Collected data
◇ ◇ ◇

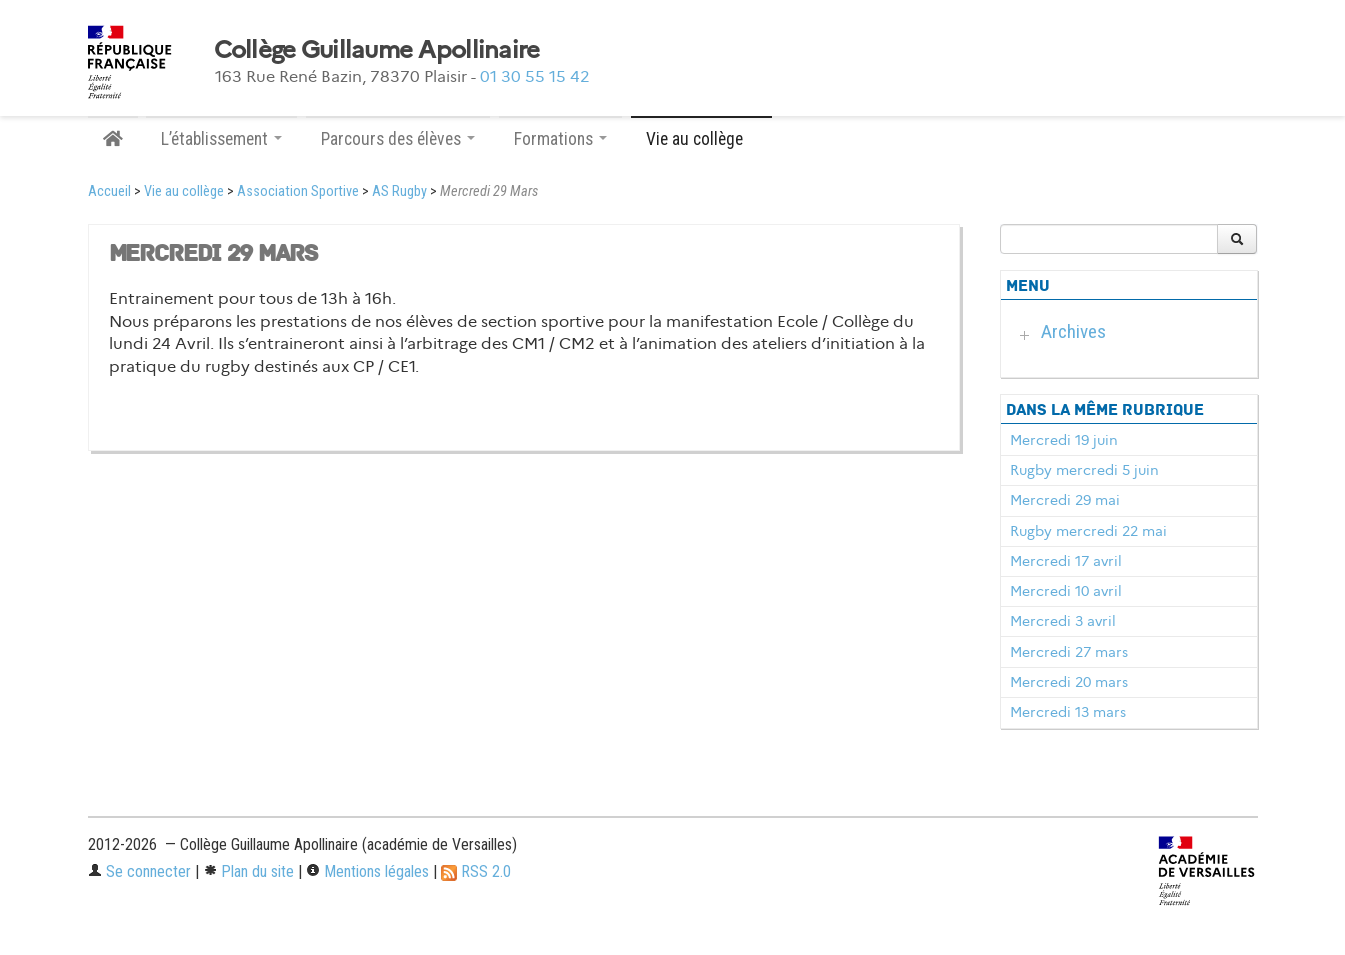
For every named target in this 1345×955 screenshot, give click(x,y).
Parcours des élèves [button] (398, 139)
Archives (1073, 331)
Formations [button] (560, 139)
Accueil (109, 191)
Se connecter (139, 871)
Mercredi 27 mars (1069, 652)
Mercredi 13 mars (1068, 712)
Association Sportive (298, 191)
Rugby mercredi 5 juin (1084, 470)
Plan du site (248, 871)
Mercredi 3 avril (1063, 621)
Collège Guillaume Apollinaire (377, 50)
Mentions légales (367, 871)
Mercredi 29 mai (1065, 500)
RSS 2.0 (476, 871)
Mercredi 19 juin (1064, 440)
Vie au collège (184, 191)
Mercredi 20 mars (1069, 682)
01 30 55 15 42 (535, 76)
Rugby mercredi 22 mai (1088, 531)
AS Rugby (399, 191)
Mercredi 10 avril (1066, 591)
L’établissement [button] (221, 139)
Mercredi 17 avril (1066, 561)
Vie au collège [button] (701, 139)
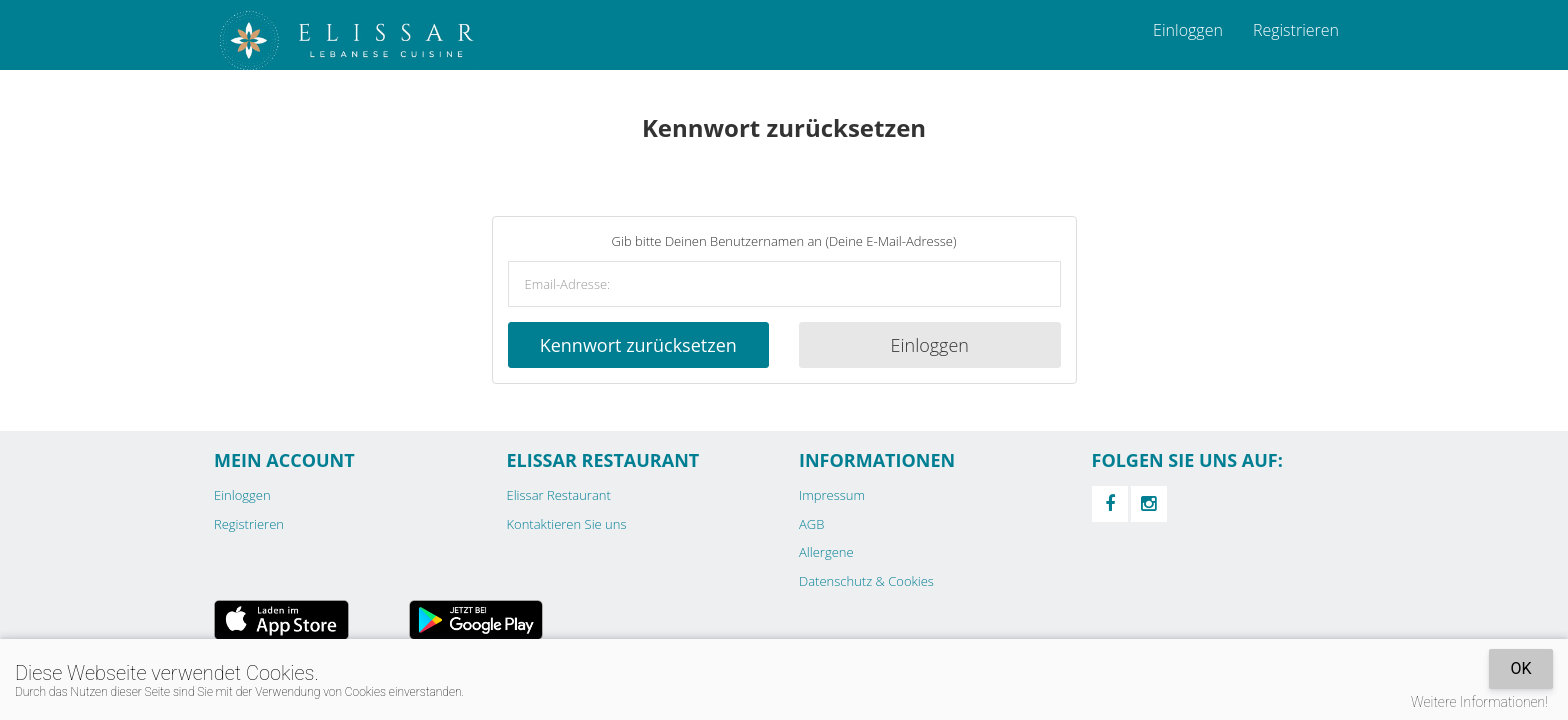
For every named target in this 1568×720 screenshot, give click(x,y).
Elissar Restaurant (559, 495)
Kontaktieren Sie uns (567, 524)
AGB (811, 524)
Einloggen (1188, 30)
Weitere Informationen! (1479, 702)
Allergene (826, 552)
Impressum (832, 495)
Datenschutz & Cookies (866, 581)
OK (1520, 668)
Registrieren (1296, 30)
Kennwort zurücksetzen (638, 345)
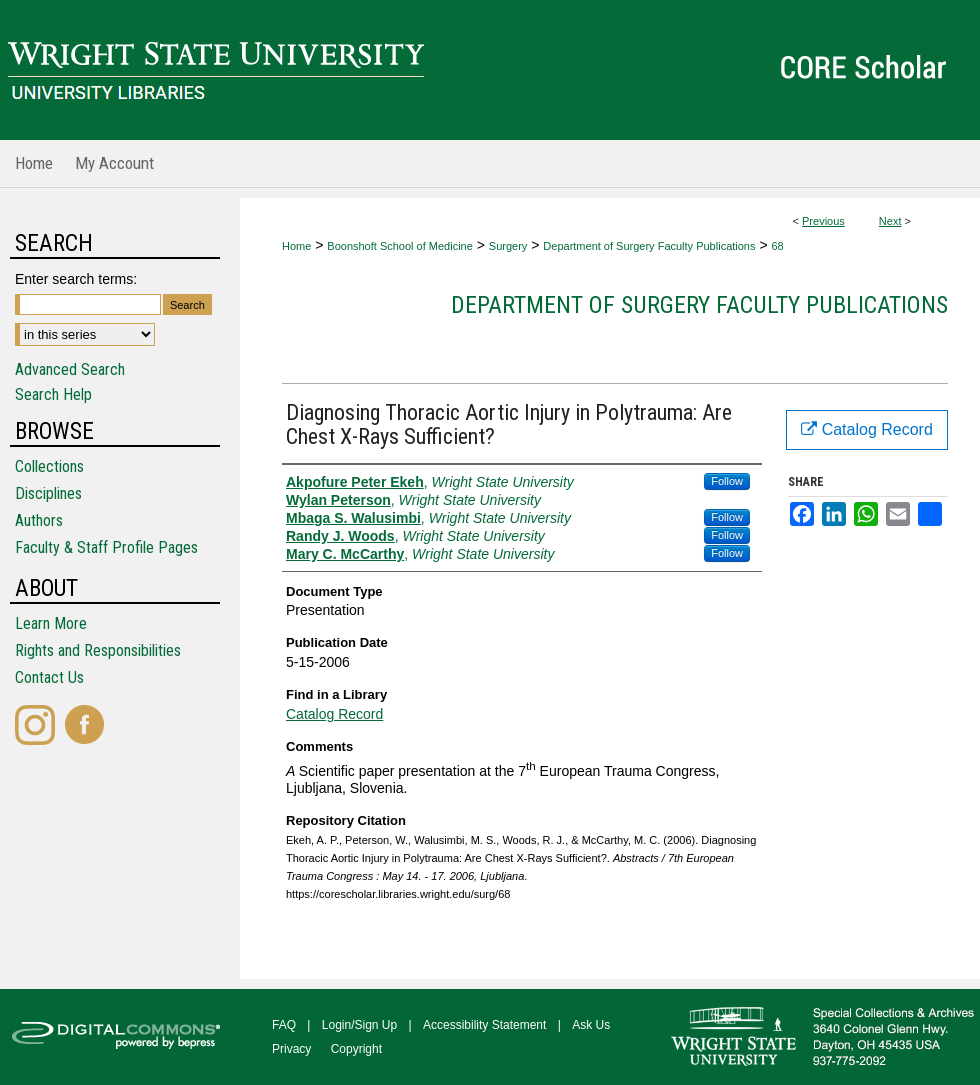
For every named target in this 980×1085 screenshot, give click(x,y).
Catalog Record (334, 714)
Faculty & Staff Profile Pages (106, 547)
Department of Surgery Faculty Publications (649, 246)
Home (296, 246)
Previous (823, 221)
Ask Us (591, 1025)
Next (890, 221)
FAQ (284, 1025)
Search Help (53, 394)
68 (777, 246)
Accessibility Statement (484, 1025)
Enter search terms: (76, 279)
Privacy (291, 1049)
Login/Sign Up (359, 1025)
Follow (727, 481)
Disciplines (48, 493)
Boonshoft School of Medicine (400, 246)
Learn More (51, 623)
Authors (39, 520)
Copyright (356, 1049)
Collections (49, 466)
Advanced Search (70, 369)
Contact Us (49, 677)
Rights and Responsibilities (98, 650)
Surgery (508, 246)
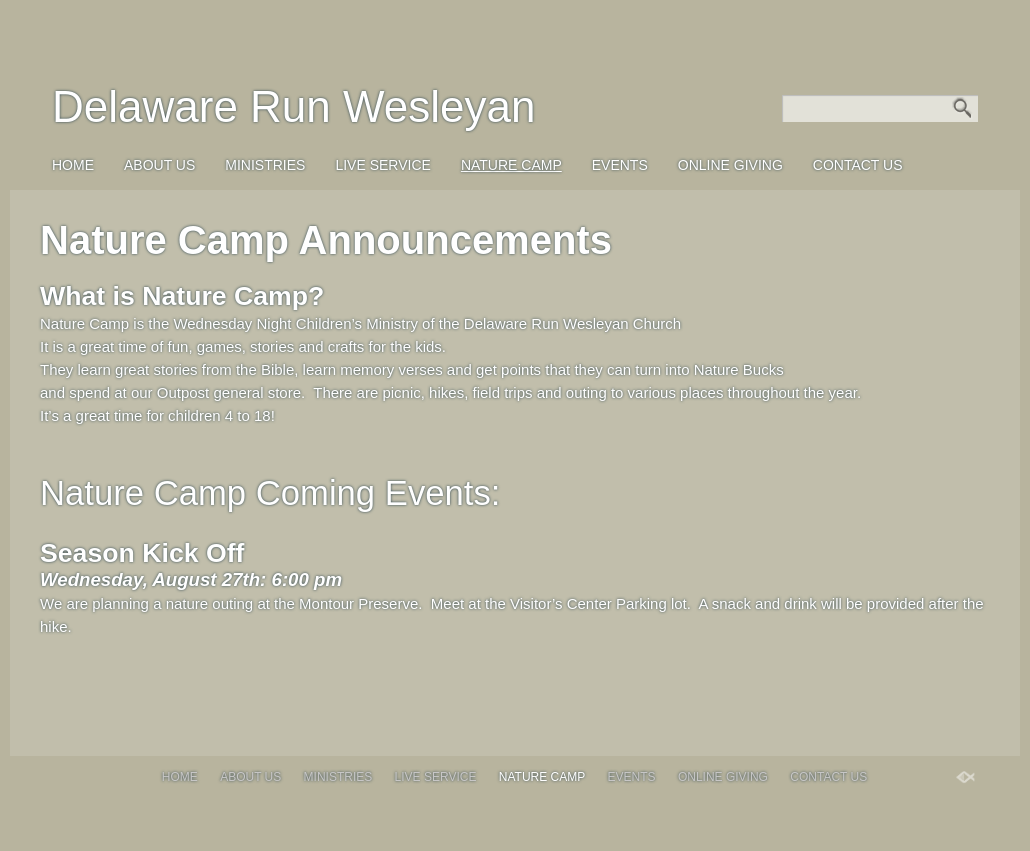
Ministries (265, 165)
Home (73, 165)
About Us (159, 165)
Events (620, 165)
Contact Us (858, 165)
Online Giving (730, 165)
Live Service (382, 165)
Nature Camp (511, 165)
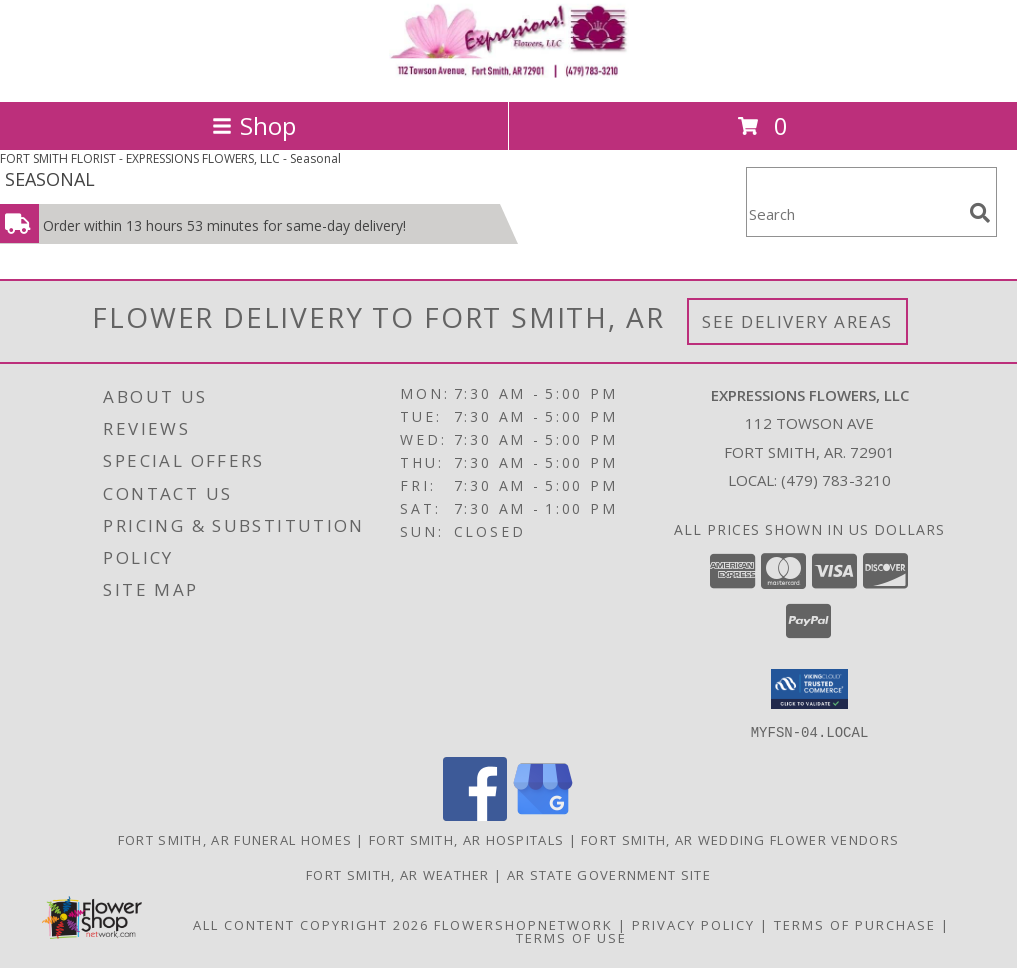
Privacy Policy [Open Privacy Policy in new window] (693, 924)
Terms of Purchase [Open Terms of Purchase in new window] (855, 924)
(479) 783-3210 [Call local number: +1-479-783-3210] (836, 480)
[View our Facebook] (475, 814)
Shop (254, 125)
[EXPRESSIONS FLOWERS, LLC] (509, 72)
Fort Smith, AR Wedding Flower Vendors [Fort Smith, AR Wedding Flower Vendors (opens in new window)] (740, 839)
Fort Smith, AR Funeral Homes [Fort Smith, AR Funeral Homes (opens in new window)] (235, 839)
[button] (809, 689)
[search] (980, 213)
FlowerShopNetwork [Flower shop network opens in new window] (523, 924)
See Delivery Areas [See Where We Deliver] (797, 321)
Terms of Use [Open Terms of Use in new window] (571, 937)
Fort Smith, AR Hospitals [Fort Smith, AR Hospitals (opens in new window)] (466, 839)
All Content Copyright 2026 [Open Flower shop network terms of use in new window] (311, 924)
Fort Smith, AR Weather (398, 874)
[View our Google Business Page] (543, 814)
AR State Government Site (609, 874)
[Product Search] (854, 214)
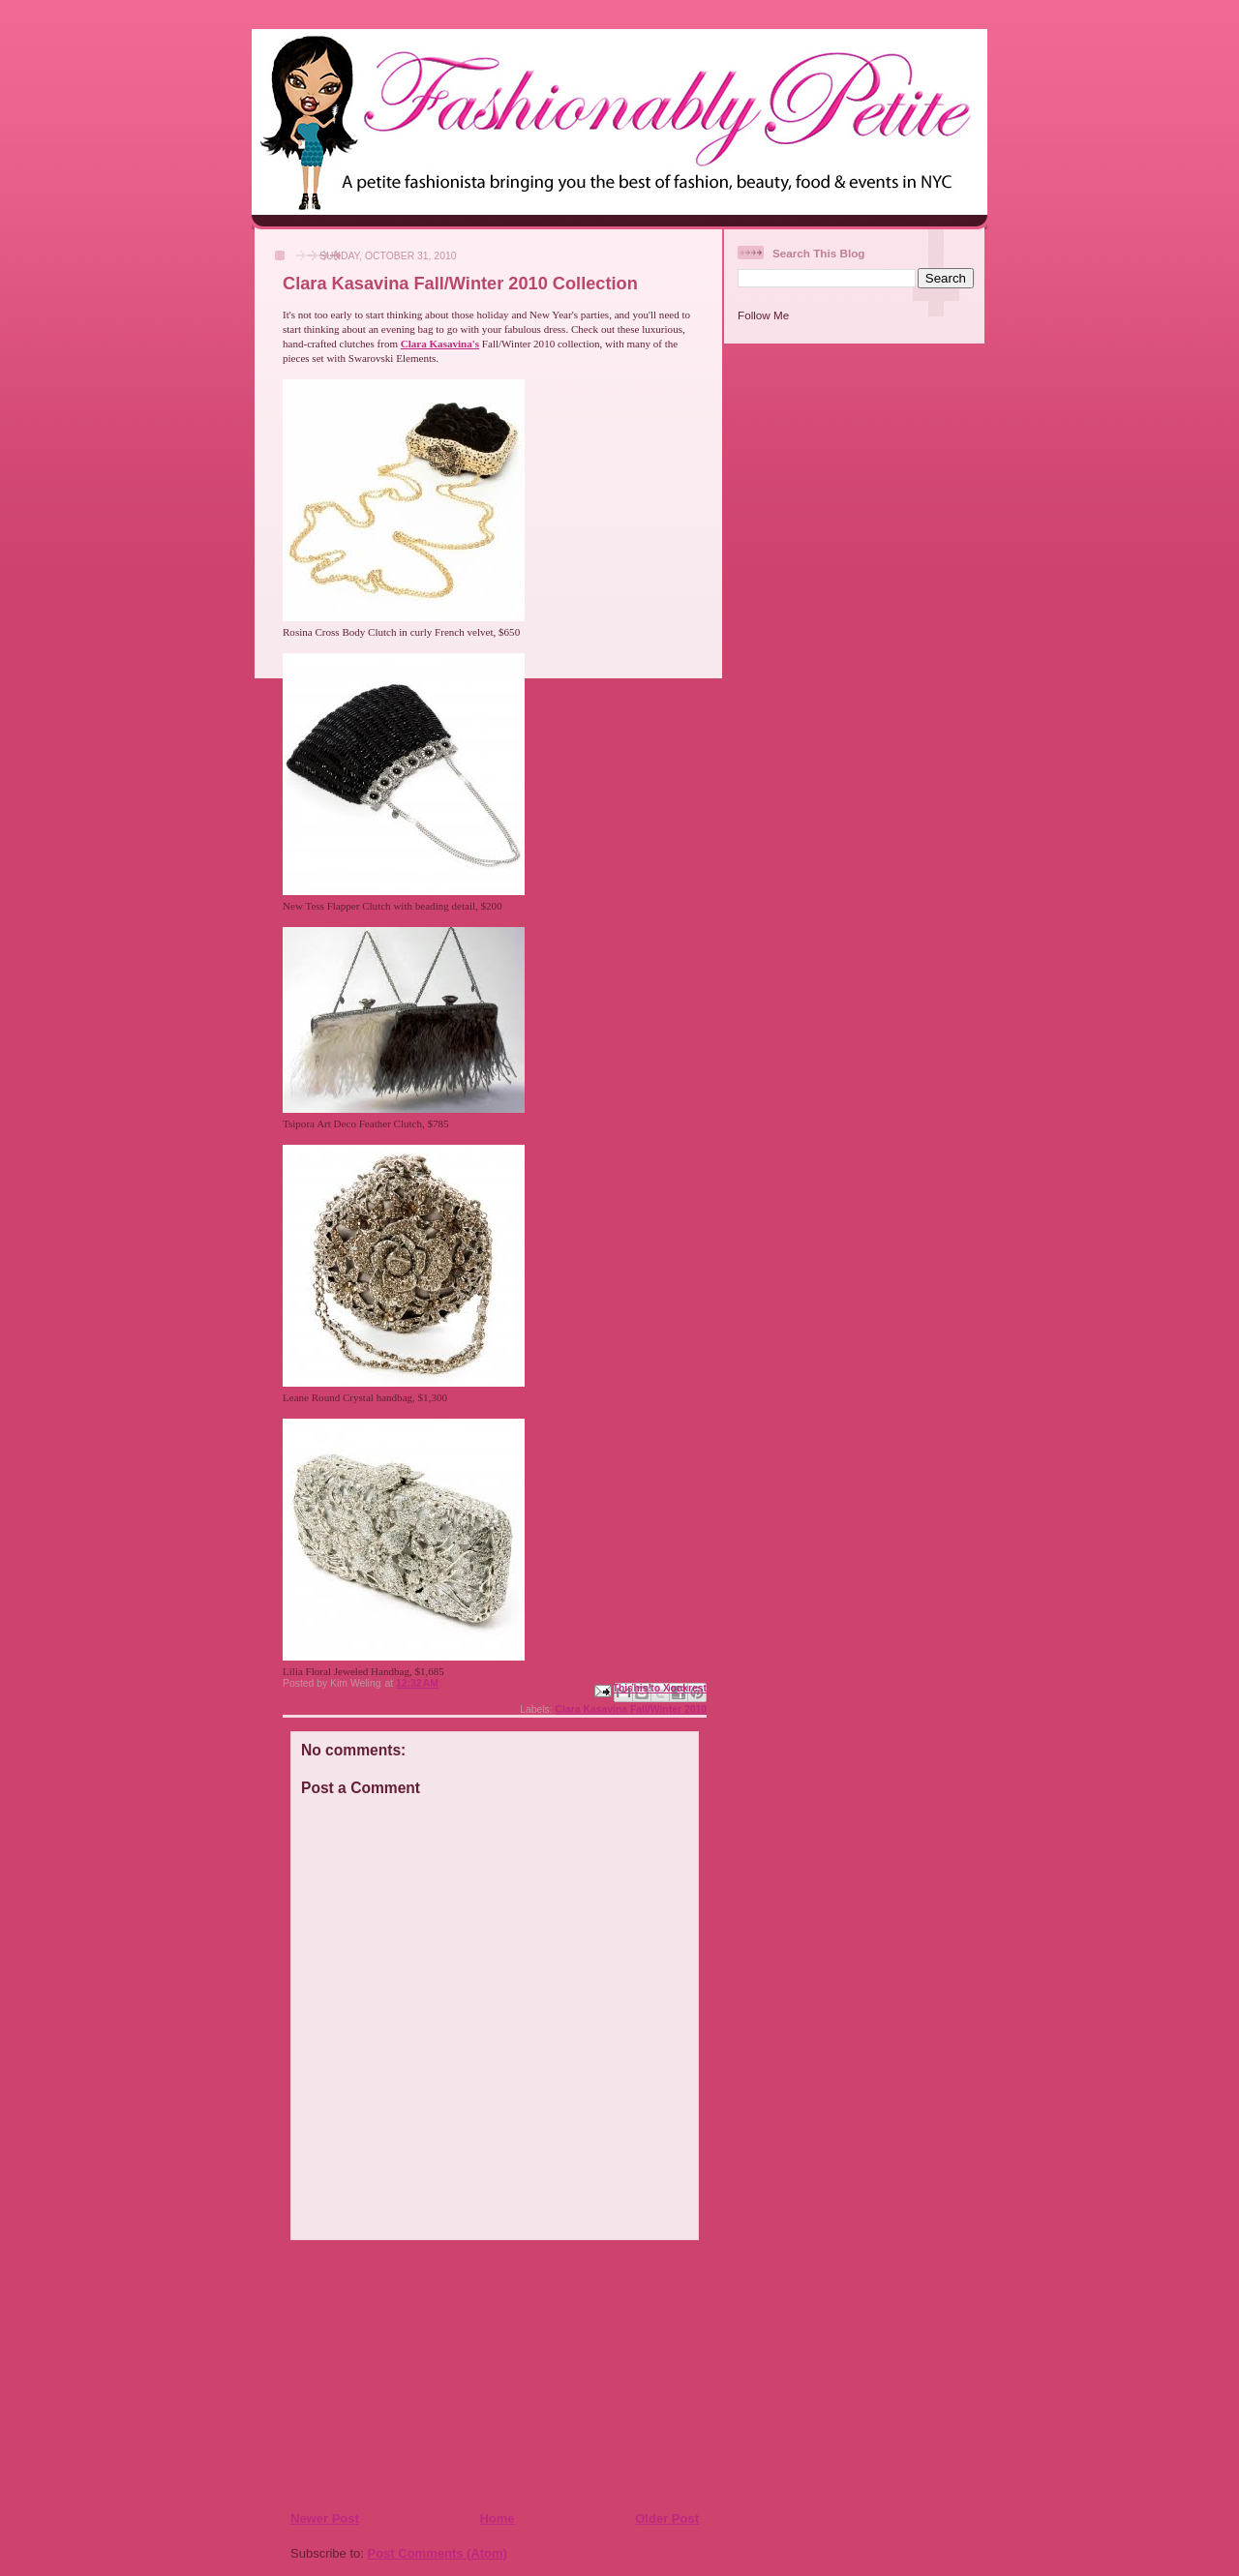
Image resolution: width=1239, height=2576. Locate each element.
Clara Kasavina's (440, 343)
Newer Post (324, 2518)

◇ ◇ ◇

The output is the stretch above from the line with "Vie au collège (184, 191)" through the line with "Registrieren (1296, 30)", copied word for word with both ends kept and every picture dropped.

#### RESPONSE
Vie au collège (184, 191)
Mercredi 20 mars (1069, 682)
01 30 55 15 42 (535, 76)
Rugby mercredi 22 mai (1088, 531)
AS Rugby (399, 191)
Mercredi 10 avril (1066, 591)
L’établissement [button] (221, 139)
Mercredi 17 avril (1066, 561)
Vie au collège [button] (701, 139)
For every named target in this 1568×720 screenshot, give click(x,y).
Elissar Restaurant (559, 495)
Kontaktieren Sie uns (567, 524)
AGB (811, 524)
Einloggen (1188, 30)
Weitere Informationen! (1479, 702)
Allergene (826, 552)
Impressum (832, 495)
Datenschutz & Cookies (866, 581)
OK (1520, 668)
Registrieren (1296, 30)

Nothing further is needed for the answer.